Is it necessary for a provider of JSON-LD to make sure that the @id
of a node is always globally unique or is it only necessary for @id
to be unique inside a JSON-LD document?
Let's say we have two different articles at different web sites which are both licensed under CC-BY-SA 4.0. They use https://schema.org/ with JSON-LD to describe their metadata. One article uses the URI http://creativecommons.org/licenses/by-sa/4.0/
and the other https://creativecommons.org/licenses/by-sa/4.0/deed.en
as @id
for the property license
JSON-LD of article A
{
"@context": "https://schema.org/",
"@type": "Article",
"name": "A"
"url": "https://a.com/article",
"license": {
"@id": "http://creativecommons.org/licenses/by-sa/4.0/"
}
}
JSON-LD of article B
{
"@context": "https://schema.org/",
"@type": "Article",
"name": "B"
"url": "https://b.com/article",
"license": {
"@id": "https://creativecommons.org/licenses/by-sa/4.0/deed.en"
}
}
In the above example when I check both license URIs with the schema.org validator I get
{
"@id": "https://creativecommons.org/licenses/by-sa/4.0/deed.id"
}
Is the license property of both articles referring to the same or to different JSON-LD nodes? Is it the job of the consumer or the provider of the metadata to resolve the different URIs to the globally unique identifier https://creativecommons.org/licenses/by-sa/4.0/deed.id?

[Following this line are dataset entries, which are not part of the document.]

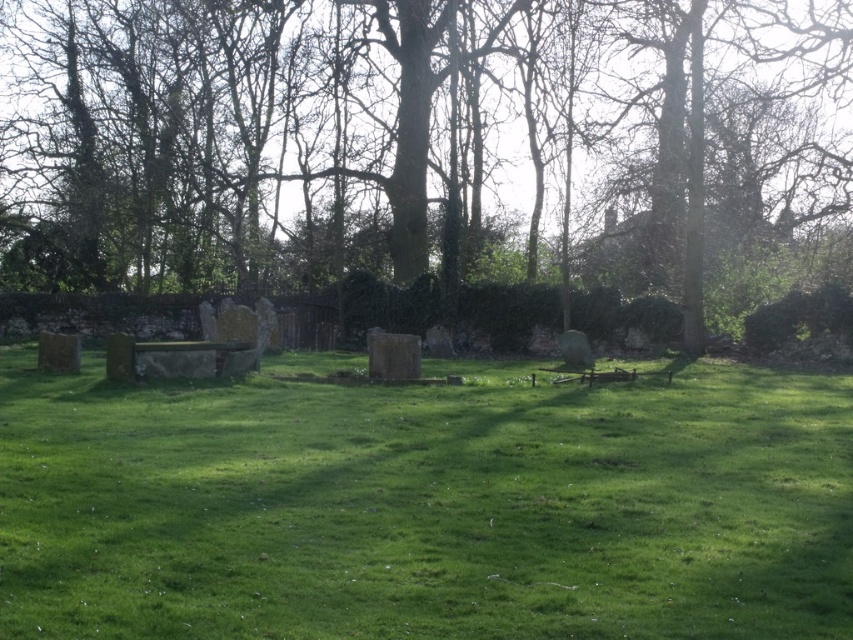 Can you confirm if green leafy tree at center is positioned to the left of green grassy field at center?

Indeed, green leafy tree at center is positioned on the left side of green grassy field at center.

Between point (561, 232) and point (54, 506), which one is positioned behind?

The point (561, 232) is behind.

Find the location of a particular element. green leafy tree at center is located at coordinates (416, 141). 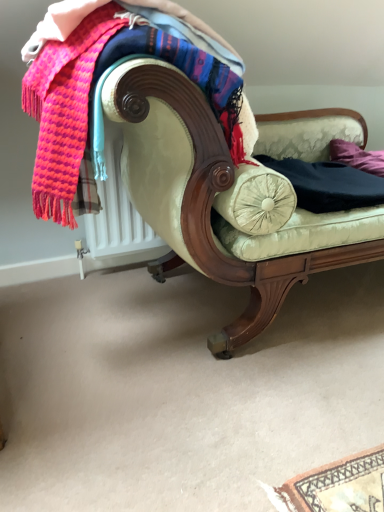 This screenshot has height=512, width=384. Describe the element at coordinates (200, 191) in the screenshot. I see `velvet cream couch at center` at that location.

Where is `knitted wool scarf at upper left`? The image size is (384, 512). knitted wool scarf at upper left is located at coordinates (92, 89).

Locate an element on the screen. The height and width of the screenshot is (512, 384). velvet cream couch at center is located at coordinates 200,191.

Is knitted wool scarf at upper left thinner than black cotton pants at center?

Yes.

Where is `clothing behind the knitted wool scarf at upper left`? This screenshot has height=512, width=384. clothing behind the knitted wool scarf at upper left is located at coordinates (328, 184).

How far apart are knitted wool scarf at upper left and black cotton pants at center?

21.30 inches.

Could you tell me if purple fabric pillow at right is facing black cotton pants at center?

No, purple fabric pillow at right is not facing towards black cotton pants at center.

Between point (348, 158) and point (325, 202), which one is positioned in front?

The point (325, 202) is closer to the camera.

How many degrees apart are the facing directions of purple fabric pillow at right and black cotton pants at center?

There is a 0.000144-degree angle between the facing directions of purple fabric pillow at right and black cotton pants at center.

Considering the relative sizes of purple fabric pillow at right and black cotton pants at center in the image provided, is purple fabric pillow at right wider than black cotton pants at center?

No.

Consider the image. Are black cotton pants at center and velvet cream couch at center far apart?

No, black cotton pants at center is not far from velvet cream couch at center.

From the picture: Which of these two, black cotton pants at center or velvet cream couch at center, stands taller?

velvet cream couch at center is taller.

From the picture: Is black cotton pants at center spatially inside velvet cream couch at center, or outside of it?

black cotton pants at center lies within the bounds of velvet cream couch at center.

From the image's perspective, is purple fabric pillow at right positioned above or below velvet cream couch at center?

From the image's perspective, purple fabric pillow at right appears above velvet cream couch at center.

Is purple fabric pillow at right at the right side of velvet cream couch at center?

Indeed, purple fabric pillow at right is positioned on the right side of velvet cream couch at center.

Is purple fabric pillow at right oriented towards velvet cream couch at center?

Yes, purple fabric pillow at right is oriented towards velvet cream couch at center.

In the scene shown: Would you say purple fabric pillow at right is inside or outside velvet cream couch at center?

purple fabric pillow at right is inside velvet cream couch at center.

Does knitted wool scarf at upper left contain purple fabric pillow at right?

No, purple fabric pillow at right is not a part of knitted wool scarf at upper left.

From a real-world perspective, which is physically below, knitted wool scarf at upper left or purple fabric pillow at right?

purple fabric pillow at right is physically lower.

Is knitted wool scarf at upper left oriented towards purple fabric pillow at right?

No.

Identify the location of laundry in front of the purple fabric pillow at right. The width and height of the screenshot is (384, 512). (92, 89).

Considering the relative sizes of purple fabric pillow at right and knitted wool scarf at upper left in the image provided, is purple fabric pillow at right wider than knitted wool scarf at upper left?

No, purple fabric pillow at right is not wider than knitted wool scarf at upper left.

Between purple fabric pillow at right and knitted wool scarf at upper left, which one has more height?

knitted wool scarf at upper left is taller.

Would you say black cotton pants at center contains knitted wool scarf at upper left?

No, knitted wool scarf at upper left is located outside of black cotton pants at center.

Which of these two, black cotton pants at center or knitted wool scarf at upper left, is wider?

With larger width is black cotton pants at center.

Considering the points (270, 164) and (74, 51), which point is behind, point (270, 164) or point (74, 51)?

Positioned behind is point (270, 164).

From the picture: Considering the positions of objects black cotton pants at center and knitted wool scarf at upper left in the image provided, who is more to the left, black cotton pants at center or knitted wool scarf at upper left?

knitted wool scarf at upper left.

In the image, there is a knitted wool scarf at upper left. Where is `clothing below it (from the image's perspective)`? The width and height of the screenshot is (384, 512). clothing below it (from the image's perspective) is located at coordinates (328, 184).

(I can assume that it is a good practice for both the provider and the consumer to try to resolve different URIs to a globally unique one. However I am interested to know what the spec is saying about the above example.)
Is the license property of both articles referring to the same or to different JSON-LD nodes?

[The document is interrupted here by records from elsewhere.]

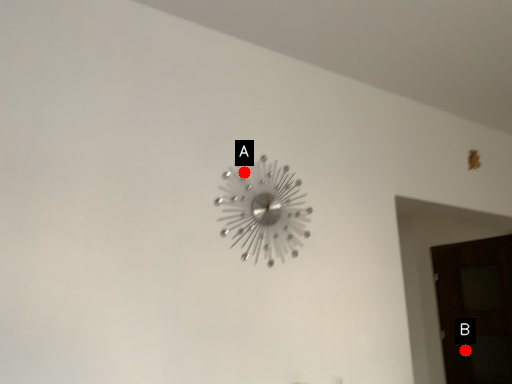 Question: Two points are circled on the image, labeled by A and B beside each circle. Among these points, which one is farthest from the camera?

Choices:
 (A) A is further
 (B) B is further

Answer: (B) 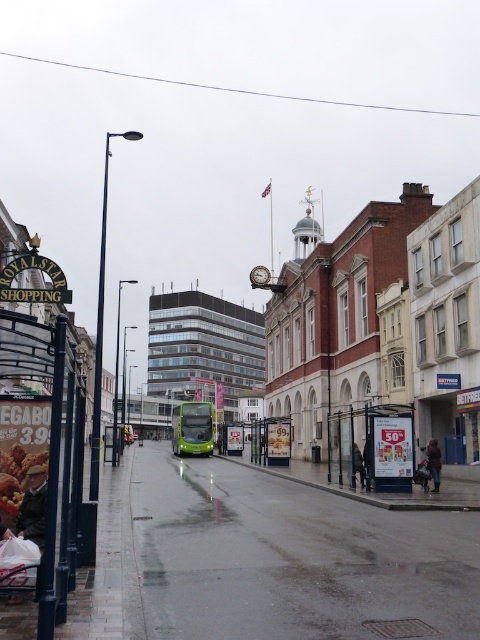 Describe the element at coordinates (292, 557) in the screenshot. Image resolution: width=480 pixels, height=640 pixels. I see `concrete pavement at lower left` at that location.

Does concrete pavement at lower left have a larger size compared to green glass bus at center?

Indeed, concrete pavement at lower left has a larger size compared to green glass bus at center.

This screenshot has width=480, height=640. Identify the location of concrete pavement at lower left. (292, 557).

Based on the photo, who is shorter, concrete pavement at lower left or metallic signboard at left?

metallic signboard at left

Can you confirm if concrete pavement at lower left is wider than metallic signboard at left?

Correct, the width of concrete pavement at lower left exceeds that of metallic signboard at left.

Is point (269, 557) more distant than point (67, 468)?

Yes, it is behind point (67, 468).

The height and width of the screenshot is (640, 480). I want to click on concrete pavement at lower left, so click(292, 557).

Does green glass bus at center have a smaller size compared to green metallic bus at center?

Yes.

Between green glass bus at center and green metallic bus at center, which one is positioned lower?

green metallic bus at center is below.

Which is in front, point (349, 445) or point (184, 451)?

Positioned in front is point (349, 445).

You are a GUI agent. You are given a task and a screenshot of the screen. Output one action in this format:
    pyautogui.click(x=<x>, y=<y>)
    Task: Click on the green glass bus at center
    This screenshot has height=640, width=480.
    Given the screenshot: What is the action you would take?
    pyautogui.click(x=372, y=445)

They are referring to different nodes.
The fact that Schema.org’s Validator displays https://creativecommons.org/licenses/by-sa/4.0/deed.id
as top-level item on both of these pages can be confusing, but it has no relevance. This is the Indonesian version of the license (it has the language code id
, so it has nothing to do with "identifier"), which happens to be the first one listed in the HTML.
The extracted RDF correctly says that this Indonesian version is a translation (frbr:translationOf
) of http://creativecommons.org/licenses/by-sa/4.0/
.
Is it the job of the consumer or the provider of the metadata to resolve the different URIs to the globally unique identifier […]?
It has to be the job of the data provider to specify exactly the right/intended IRI. After all, only they know what they want to convey.
These IRIs don’t have to be resolvable at all. It’s a good practice, but not required, and also not always possible (e.g., when using URI schemes like urn
, tel
, tag
, etc.). And a consumer of the RDF is never required to try to resolve these IRIs.